What to work on: Where a line holds the word "Eklentisi", copy that line from the data below.

Dataset entries
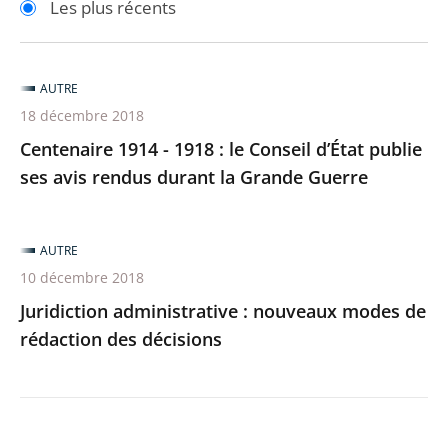
Les plus récents
pour
pour
arriver
arriver
après
avant
AUTRE
18 décembre 2018
Centenaire 1914 - 1918 : le Conseil d’État publie
ses avis rendus durant la Grande Guerre
AUTRE
10 décembre 2018
Juridiction administrative : nouveaux modes de
rédaction des décisions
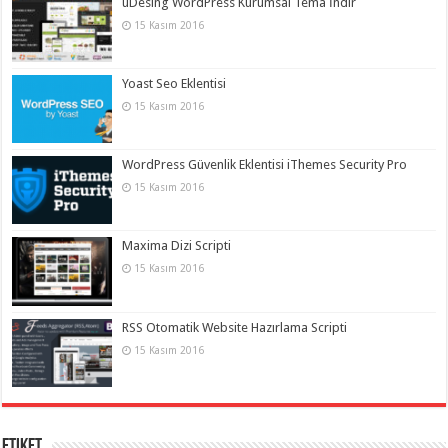
uDesing WordPress Kurumsal Tema İndir
15 Kasım 2016
Yoast Seo Eklentisi
15 Kasım 2016
WordPress Güvenlik Eklentisi iThemes Security Pro
15 Kasım 2016
Maxima Dizi Scripti
15 Kasım 2016
RSS Otomatik Website Hazırlama Scripti
15 Kasım 2016
Etiket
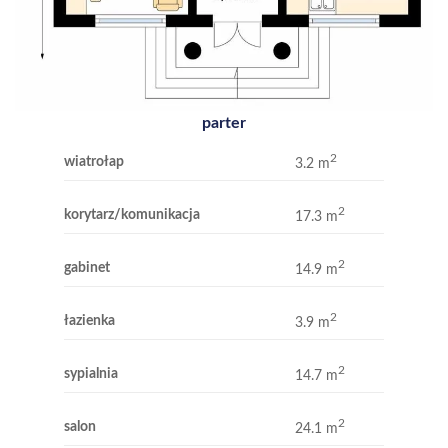
parter
2
wiatrołap
3.2 m
2
korytarz/komunikacja
17.3 m
2
gabinet
14.9 m
2
łazienka
3.9 m
2
sypialnia
14.7 m
2
salon
24.1 m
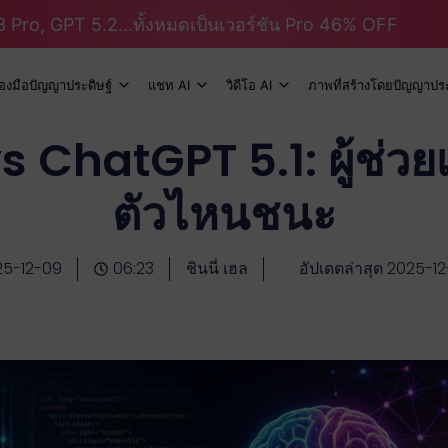
 Pro, GPT 5.2...ทั้งหมดเป็นเวอร์ชัน Pro 46% OFF
ื่องมือปัญญาประดิษฐ์
แชท AI
วิดีโอ AI
ภาพที่สร้างโดยปัญญาประ
vs ChatGPT 5.1: ผู้ช่วย
ตัวไหนชนะ
25-12-09
06:23
ชินนี่ เฮล
อัปเดตล่าสุด 2025-1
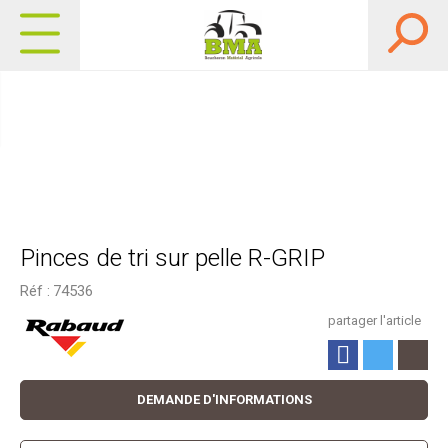
Pinces de tri sur pelle R-GRIP
Réf :
74536
partager l'article
DEMANDE D'INFORMATIONS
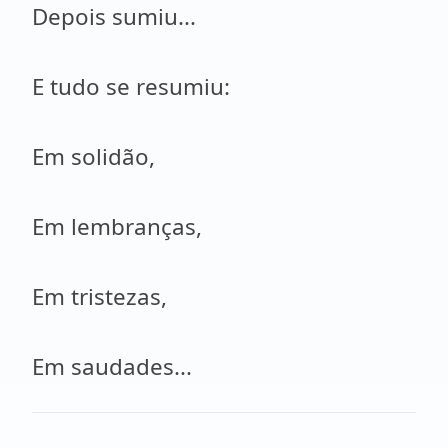
Depois sumiu...
E tudo se resumiu:
Em solidão,
Em lembranças,
Em tristezas,
Em saudades...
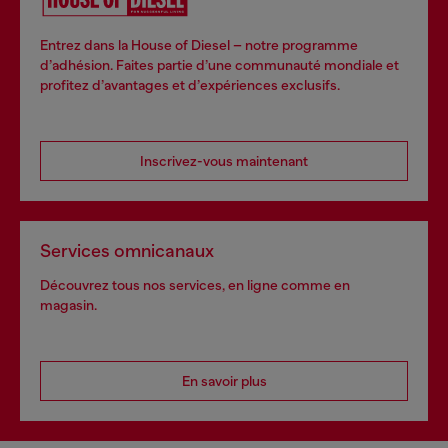
Entrez dans la House of Diesel – notre programme
d’adhésion. Faites partie d’une communauté mondiale et
profitez d’avantages et d’expériences exclusifs.
Inscrivez-vous maintenant
Services omnicanaux
Découvrez tous nos services, en ligne comme en
magasin.
En savoir plus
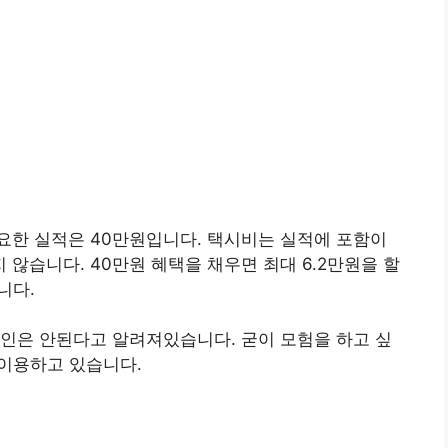
요한 실적은 40만원입니다. 택시비는 실적에 포함이
않습니다. 40만원 혜택을 채우면 최대 6.2만원을 할
니다.
인은 안된다고 알려져있습니다. 굳이 모험을 하고 싶
 이용하고 있습니다.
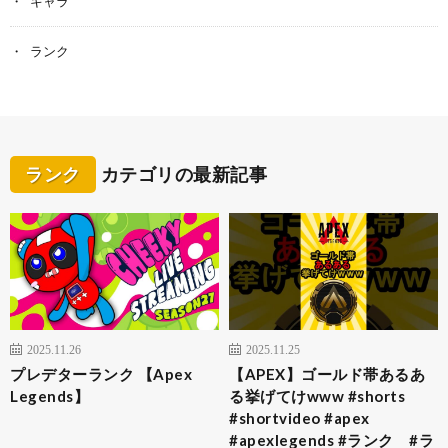
キャラ
ランク
ランク
カテゴリの最新記事
2025.11.26
2025.11.25
プレデターランク 【Apex
【APEX】ゴールド帯あるあ
Legends】
る挙げてけwww #shorts
#shortvideo #apex
#apexlegends #ランク #ラ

Solved exercise:
Yoast Seo Eklentisi
WordPress Güvenlik Eklentisi iThemes Security Pro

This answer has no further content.